- [EXERCISE INSTRUCTIONS] Any picture in the material should be left out, while all other lines are copied exactly.

** DATA FOR THE TASK follows **

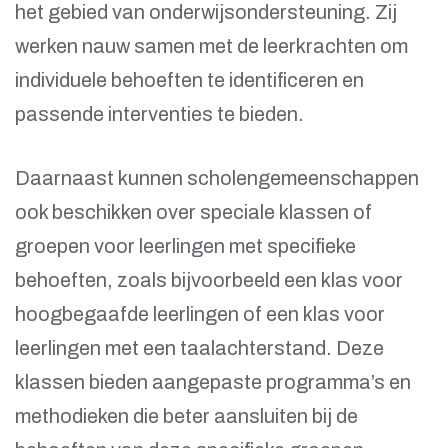
het gebied van onderwijsondersteuning. Zij
werken nauw samen met de leerkrachten om
individuele behoeften te identificeren en
passende interventies te bieden.
Daarnaast kunnen scholengemeenschappen
ook beschikken over speciale klassen of
groepen voor leerlingen met specifieke
behoeften, zoals bijvoorbeeld een klas voor
hoogbegaafde leerlingen of een klas voor
leerlingen met een taalachterstand. Deze
klassen bieden aangepaste programma’s en
methodieken die beter aansluiten bij de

** End of DATA FOR THE TASK **

- [ANSWER BOX]
het gebied van onderwijsondersteuning. Zij
werken nauw samen met de leerkrachten om
individuele behoeften te identificeren en
passende interventies te bieden.
Daarnaast kunnen scholengemeenschappen
ook beschikken over speciale klassen of
groepen voor leerlingen met specifieke
behoeften, zoals bijvoorbeeld een klas voor
hoogbegaafde leerlingen of een klas voor
leerlingen met een taalachterstand. Deze
klassen bieden aangepaste programma’s en
methodieken die beter aansluiten bij de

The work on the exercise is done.